Ehadiyette hususi bir teveccüh sözkonusudur. Peygamberlere de genelde bu şekilde hususi teveccühler lütfedilmiştir.

O zaman diyebiliriz ki, Hz yunus bu münacatıyla tevhid tutkunu olduğunu göstermiş, kapıyı hususi misafirlere mahsus çalabilmiştir ve kapı böyle çalınınca da sebepler alt üst olmuş, Hz Yunus kurtulmuştur....

O nur-u tevhid ile hutun karnını bir taht-el bahr gemisi hükmüne getirip ve zelzeleli dağ-vari emvac dehşeti içinde; denizi, o nur-u tevhid ile emniyetli bir sahra, bir meydan-ı cevelan ve tenezzühgâhı olarak o nur ile sema yüzünü bulutlardan süpürüp, Kamer'i bir lâmba gibi başı üstünde bulundurdu. Her taraftan onu tehdid ve tazyik eden o mahlukat, her cihette ona dostluk yüzünü gösterdiler. Tâ sahil-i selâmete çıktı, şecere-i yaktîn altında o lütf-u Rabbanîyi müşahede etti.

-Şecere-i yaktin uzun yapraklı bir ağaç olduğu için Hz Yunus o ağacın altımda dinlenebilmiştir. Başka bir sohbette Hz Adem'in de şecere-i yaktin altına indirildiğini dinlemiştim...

İşte Hazret-i Yunus Aleyhisselâm'ın birinci vaziyetinden yüz derece daha müdhiş bir vaziyetteyiz.

-İnsan bu cümleyi okuyunca şöyle bir irkiliyor değil mi? Gece vakti, fırtınalı denizde , balığın karnında olan birinden nasıl daha kötü durumda olabiliriz ki? Var mı fikri olan?

-Onun içinde bulunduğu durumda en fazla bu dünyası biterdi, sonuçta o bir peygamber ama bizim öbür tarafa dair bir garantimiz olmadığına göre biz daha zor durumdayız denebilir.

-Evet çok doğru....

Gecemiz, istikbaldir. İstikbalimiz, nazar-ı gafletle onun gecesinden yüz derece daha karanlık ve dehşetlidir.

-Gece ile istikbal arasında nasıl bir bağlantı var sizce?

-ikisinin de karanlık olması olabilir mi?

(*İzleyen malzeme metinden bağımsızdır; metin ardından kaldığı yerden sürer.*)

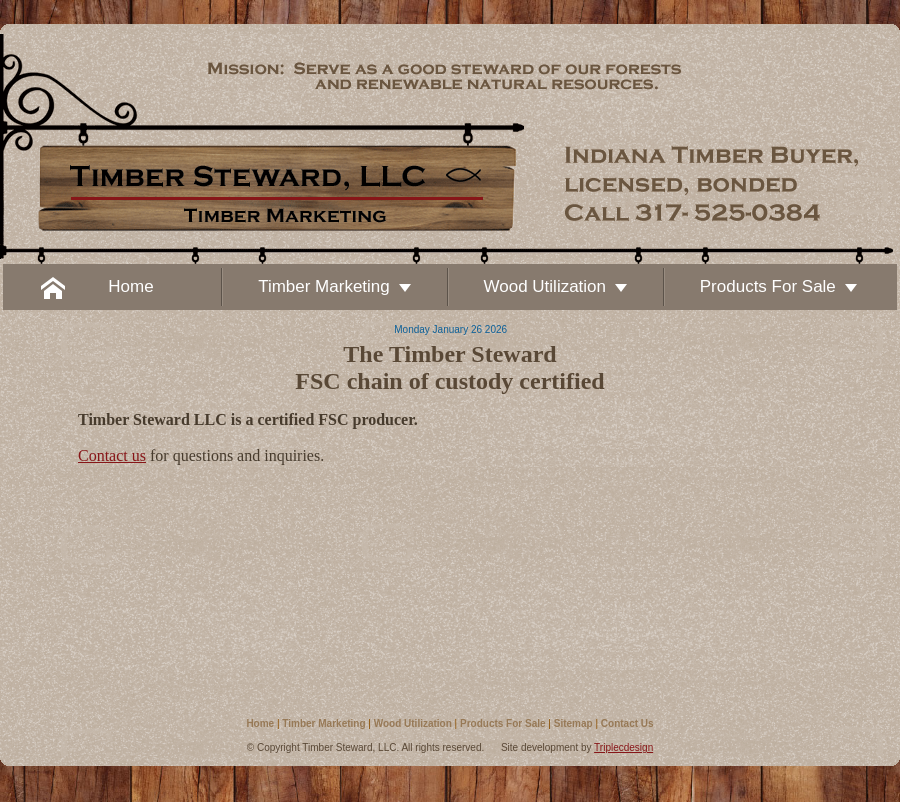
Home (260, 723)
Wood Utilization (413, 723)
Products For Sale (503, 723)
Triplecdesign (623, 747)
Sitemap (573, 723)
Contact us (112, 455)
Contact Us (627, 723)
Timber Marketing (323, 723)
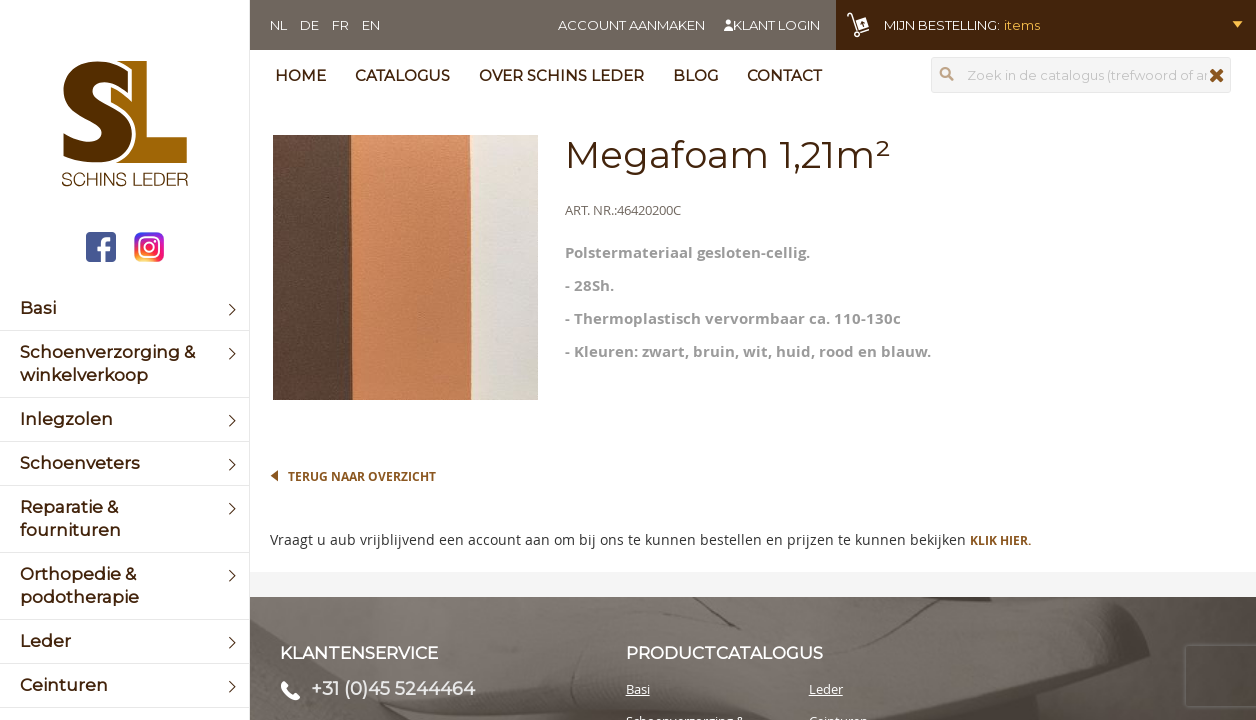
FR (340, 25)
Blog (695, 75)
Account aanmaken (631, 25)
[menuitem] (124, 308)
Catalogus (402, 75)
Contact (784, 75)
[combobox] (1081, 75)
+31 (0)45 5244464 (393, 689)
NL (278, 25)
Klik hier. (1000, 540)
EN (371, 25)
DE (309, 25)
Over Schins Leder (561, 75)
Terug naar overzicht (362, 476)
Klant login (776, 25)
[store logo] (124, 126)
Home (300, 75)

-Olabilir tabi. İstikbal de bizim için bilinmez olduğundan karanlık diyebiliriz....

Denizimiz, şu sergerdan küre-i zeminimizdir. Bu denizin her mevcinde binler cenaze bulunuyor; onun denizinden bin derece daha korkuludur. Bizim heva-yı nefsimiz, hutumuzdur; hayat-ı ebediyemizi sıkıp mahvına çalışıyor.

-Heva-yı nefsimizin, diğer bir ifadeyle bitmek bilmeyen isteklerimizin de balığa benzetilmesi manidar olmuş değil mi? Bizi yutan kocaman birşey ama aynı zamanda eğer O'na sığınmayı becerebilirsek kontrol altına girip bize hizmet edecek birşey...

Bu hut, onun hutundan bin derece daha muzırdır. Çünki onun hutu yüz senelik bir hayatı mahveder. Bizim hutumuz ise, yüz milyon seneler hayatın mahvına çalışıyor. Madem hakikî vaziyetimiz budur; biz de Hazret-i Yunus Aleyhisselâm'a iktidaen, umum esbabdan yüzümüzü çevirip doğrudan doğruya Müsebbib-ül Esbab olan Rabbimize iltica edip

لاَ اِلَهَ اِلاَّ اَنْتَ سُبْحَانَكَ اِنِّى كُنْتُ مِنَ الظَّالِمِينَ”

demeliyiz ve aynelyakîn anlamalıyız ki; gaflet ve dalaletimiz sebebiyle aleyhimize ittifak eden istikbal, dünya ve heva-yı nefsin zararlarını def'edecek yalnız o zât olabilir ki; istikbal taht-ı emrinde, dünya taht-ı hükmünde, nefsimiz taht-ı idaresindedir.

-Tıpkı Hz Yunus' u kurtaracak olanın hükmünün hen gece, hem deniz, hem balığa hükmetmesi gerektiği gibi bizi kurtaracak olan da hem dünyayı hem istikbali hem nefsimizi idare altında tutmalı. Ve biz herşeyle bu kadar alakadarken, diğer bir ifadeyle dünya dertleriyle boğuşup, istikbal korkularıyla yaşarken, aynı zamanda nefsimize söz geçirmeye çalışırken hepsini kontrol altında tutandan yardım istemezsek kaybedenlerden olabiliriz...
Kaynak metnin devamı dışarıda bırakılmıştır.